The Rite-Aid kept his Rogaine bottles in an anti-theft device. It was not a thick plastic, but if I really wanted to, I would probably need to invest in tools of decent quality or ask an in-store assistant for help. "Excuse me, would you mind off unlocking that annoying plastic device so I can spend $ 52.99 on a bottle of super herbal chemicals that's unlikely to work, and please discreetly please."

No chance. I went out of the automatic door.

It started when I was 25. My friend Steve pointed to my temples and laughed, "Look, you're getting thinner!" I armed him stiffly, but a shot of adrenaline shot through my body. That night, I examined my hairline in the bathroom mirror. Did it happen?

Dark, curly hair was one of my defining traits, so much so that my friends ripped me because it could plunge into a white Afro man. After Steve's comment, I was able to convince myself for a few days that it was not true ̵

1; he just wanted to scare me. Over time, however, it became indisputable: hair clogged the shower drain, the strange sunburn on my scalp, less friction when I applied shampoo … I had a bald head.

If you are not struggling with hair loss, I have two things to say:

You're in luck.

I curse you gently every morning when I look in the mirror.

Balding sucks. I still have an existential identity crisis when I think I'm bald. However, after losing hair every day for the last six years, I had a minute to think about the strangely dark phenomenon that makes a scalp glow in the morning sun.

The progression of baldness is demoralizing. But is there a silver background to a receding hairline?

I'm not sure, but here are some insights I got from my slow, ongoing battle with hair loss:

1. Surely you recognize your own mortality more.

As an active, healthy and fit former athlete, hair loss detection was pretty much the first time I really met that I would not live forever. Despite 25 years on a planet plagued with disease and forest fires, I still thought I was invincible. The realization shook me. I was actually – wheeze – aging .

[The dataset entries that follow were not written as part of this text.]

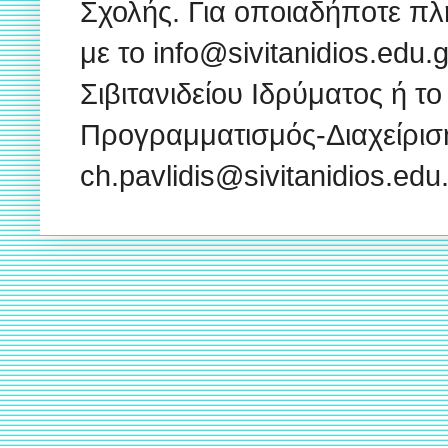
Σχολής. Για οποιαδήποτε πλ
με το info@sivitanidios.edu
Σιβιτανιδείου Ιδρύματος ή το
Προγραμματισμός-Διαχείρισ
ch.pavlidis@sivitanidios.ed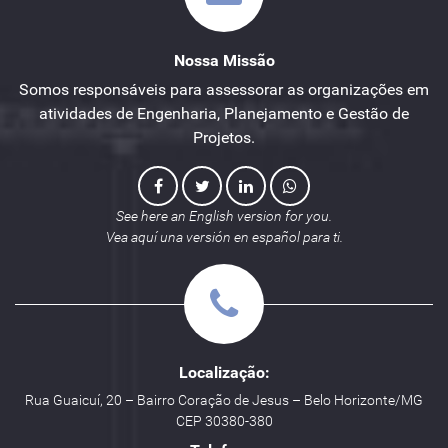
Nossa Missão
Somos responsáveis para assessorar as organizações em
atividades de Engenharia, Planejamento e Gestão de
Projetos.
See here an English version for you.
Vea aquí una versión en español para ti.
Localização:
Rua Guaicuí, 20 – Bairro Coração de Jesus – Belo Horizonte/MG
CEP 30380-380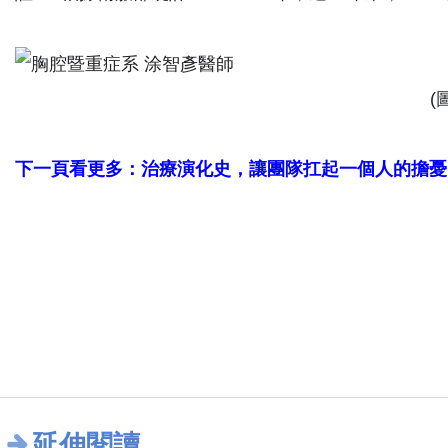
(
下一頁看更多：治療演化史，讓團隊扛起一個人的擔憂..
延伸閱讀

How could my genes have betrayed me? How long does it take for the rest of my physical debility to be shut down forever like my boring hair follicles? I stood in front of the mirror and saw a movie in which my body quickly discolored, my hair went from gray to white and no longer existed, my learned cheeks sank into a pair of papery cheeks, and my half-muscular chest and shoulders shrank southward a round belly that sticks out over my waistline … now it's clear that I'm going to die, and the bald head is my memento when I look in the mirror.

I do not like it, but I feel a step Closer to the Grim Reaper motivates me to live well in the present. It reminds me to enjoy my relatively youthful skin while I still have it, and to explore life here and now.

. 2 You have to put up with your superficiality.

Sure, I know that I'm in vain – we're all there. But when I lost my hair, I realized that I was desperate almost irrevocably chained to the ideals of our culture of traditional beauty. Throughout high school and college, I was a decent-looking guy. I never modeled clothes or whatever, but my appearance gave me confidence. It contradicted my social fears and calmed my ego.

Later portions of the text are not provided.